El desafío de aprender toda la vida

Hace algunos meses hablé en este espacio sobre investigaciones recientes que señalan que la duración del conocimiento actual no llega a los diez años. Esta nueva realidad, sin embargo, no se ha reflejado en el rol que damos y el tiempo que destinamos al aprendizaje como adultos. Hoy quiero volver sobre este tema con una propuesta para un cambio profundo en nuestra vida.

Actualmente, igual que se hizo por los últimos cientos de años, dedicamos una gran parte del tiempo en la primera parte de la vida a instruirnos, pero después el estudio queda completamente relegado por el trabajo, las responsabilidades hogareñas y demás menesteres de la edad adulta. Simplificando, dedicamos a aprender el 100% del tiempo durante el 20% de la vida (entre los seis y veintipocos años) y después prácticamente nada. Mi propuesta es invertir esta ecuación: dediquemos a nuestra formación el 20% del tiempo durante el 100% de la vida. Esto es, un día por semana desde hoy y hasta el fin de nuestros días.

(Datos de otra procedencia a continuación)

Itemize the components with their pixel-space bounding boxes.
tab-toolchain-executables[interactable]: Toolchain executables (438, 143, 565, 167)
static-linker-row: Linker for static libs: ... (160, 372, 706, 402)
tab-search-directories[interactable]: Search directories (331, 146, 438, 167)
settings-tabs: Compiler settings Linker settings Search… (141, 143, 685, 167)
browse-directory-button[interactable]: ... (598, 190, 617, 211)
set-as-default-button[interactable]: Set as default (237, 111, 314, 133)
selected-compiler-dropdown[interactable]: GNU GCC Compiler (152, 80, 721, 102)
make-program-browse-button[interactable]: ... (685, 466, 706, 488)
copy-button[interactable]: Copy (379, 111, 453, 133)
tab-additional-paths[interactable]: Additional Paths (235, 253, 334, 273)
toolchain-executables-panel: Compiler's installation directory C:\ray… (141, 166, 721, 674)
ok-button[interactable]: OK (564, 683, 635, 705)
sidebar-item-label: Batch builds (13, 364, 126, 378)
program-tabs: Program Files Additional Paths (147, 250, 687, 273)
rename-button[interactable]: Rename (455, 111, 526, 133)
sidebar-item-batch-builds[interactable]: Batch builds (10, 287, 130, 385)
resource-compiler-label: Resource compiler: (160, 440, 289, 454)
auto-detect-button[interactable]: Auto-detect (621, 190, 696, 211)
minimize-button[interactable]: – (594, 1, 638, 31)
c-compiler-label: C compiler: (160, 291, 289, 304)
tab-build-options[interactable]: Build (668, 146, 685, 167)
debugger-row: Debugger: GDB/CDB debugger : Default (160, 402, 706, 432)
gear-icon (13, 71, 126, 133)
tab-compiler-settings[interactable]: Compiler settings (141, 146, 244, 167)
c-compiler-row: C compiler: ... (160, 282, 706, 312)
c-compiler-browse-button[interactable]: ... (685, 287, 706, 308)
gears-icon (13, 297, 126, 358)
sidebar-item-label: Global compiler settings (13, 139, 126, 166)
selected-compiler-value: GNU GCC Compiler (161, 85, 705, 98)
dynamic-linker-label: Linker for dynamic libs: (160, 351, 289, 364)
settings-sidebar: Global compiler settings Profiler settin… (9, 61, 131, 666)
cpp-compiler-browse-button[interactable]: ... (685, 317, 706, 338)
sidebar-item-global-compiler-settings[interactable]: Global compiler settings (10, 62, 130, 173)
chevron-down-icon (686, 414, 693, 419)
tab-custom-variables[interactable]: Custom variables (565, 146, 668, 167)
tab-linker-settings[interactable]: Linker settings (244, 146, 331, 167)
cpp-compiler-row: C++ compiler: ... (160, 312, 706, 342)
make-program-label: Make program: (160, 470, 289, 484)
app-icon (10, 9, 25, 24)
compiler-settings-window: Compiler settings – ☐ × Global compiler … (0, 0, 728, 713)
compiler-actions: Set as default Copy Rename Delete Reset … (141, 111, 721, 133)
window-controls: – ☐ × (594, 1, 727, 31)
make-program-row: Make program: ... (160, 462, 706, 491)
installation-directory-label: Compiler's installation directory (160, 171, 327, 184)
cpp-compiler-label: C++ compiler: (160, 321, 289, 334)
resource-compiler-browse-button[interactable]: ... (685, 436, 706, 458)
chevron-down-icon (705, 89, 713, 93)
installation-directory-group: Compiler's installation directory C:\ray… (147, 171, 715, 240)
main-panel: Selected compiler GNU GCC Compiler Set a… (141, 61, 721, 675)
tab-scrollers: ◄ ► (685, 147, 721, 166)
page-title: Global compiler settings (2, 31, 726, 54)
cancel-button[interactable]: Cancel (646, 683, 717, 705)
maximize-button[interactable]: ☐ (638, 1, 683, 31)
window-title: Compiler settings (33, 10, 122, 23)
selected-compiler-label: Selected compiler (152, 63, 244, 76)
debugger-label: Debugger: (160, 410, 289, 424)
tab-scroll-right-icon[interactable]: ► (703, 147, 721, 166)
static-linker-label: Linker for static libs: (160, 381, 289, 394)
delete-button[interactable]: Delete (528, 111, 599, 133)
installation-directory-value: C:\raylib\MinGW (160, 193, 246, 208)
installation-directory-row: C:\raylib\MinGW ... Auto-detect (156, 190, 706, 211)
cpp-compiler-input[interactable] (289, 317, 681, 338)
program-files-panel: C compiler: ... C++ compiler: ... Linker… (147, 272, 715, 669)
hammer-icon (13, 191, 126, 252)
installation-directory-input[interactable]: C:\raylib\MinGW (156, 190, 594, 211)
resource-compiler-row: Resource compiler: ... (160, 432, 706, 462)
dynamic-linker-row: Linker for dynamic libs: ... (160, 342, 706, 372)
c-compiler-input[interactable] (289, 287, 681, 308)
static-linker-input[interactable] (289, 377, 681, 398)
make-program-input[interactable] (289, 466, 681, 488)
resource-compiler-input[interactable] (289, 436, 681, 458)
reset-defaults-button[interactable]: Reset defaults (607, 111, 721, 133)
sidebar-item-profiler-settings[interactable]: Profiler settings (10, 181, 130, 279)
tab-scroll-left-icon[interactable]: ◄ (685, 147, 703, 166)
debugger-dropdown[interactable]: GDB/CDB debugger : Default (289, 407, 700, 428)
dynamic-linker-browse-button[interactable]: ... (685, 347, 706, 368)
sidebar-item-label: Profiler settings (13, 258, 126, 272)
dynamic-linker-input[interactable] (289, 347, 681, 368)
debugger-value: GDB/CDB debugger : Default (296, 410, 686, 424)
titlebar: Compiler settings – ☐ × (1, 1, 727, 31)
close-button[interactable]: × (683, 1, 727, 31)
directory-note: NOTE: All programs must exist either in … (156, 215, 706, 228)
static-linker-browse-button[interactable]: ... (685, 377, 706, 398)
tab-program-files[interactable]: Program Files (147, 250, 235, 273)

Aprender nuevas cosas requiere más esfuerzo con el paso de los años. Pero, paradójicamente, en lugar de destinar cada vez más tiempo, dada la creciente dificultad, la mayoría dedicamos menos a nuestra formación. Esto aplica también a las empresas, que hoy destinan una fracción mínima (quizás un par de días al año) a la capacitación y entrenamiento de sus integrantes.

Para hacer las cosas más sencillas, hoy las alternativas que internet nos ofrece son enormes. Desde tutoriales caseros en YouTube hasta las mejores universidades del mundo ofrecen gratis sus cursos. Eso brinda a los más exigentes la inusitada oportunidad de aprender los temas que más les interesen de los más destacados profesores del mundo, estudiando en Harvard, MIT, Stanford, Oxford o La Sorbonne, sin siquiera moverse de su living.

Uno de los principales hallazgos de estudiar como adultos es, finalmente, poder enfocarnos por completo en aquello que nos gusta, nos sirve y nos motiva. Para unos pueden ser habilidades duras, para otros habilidades blandas, destrezas manuales. O cualquier combinación. Somos grandes, ¡ ya nadie nos fija qué debemos aprender!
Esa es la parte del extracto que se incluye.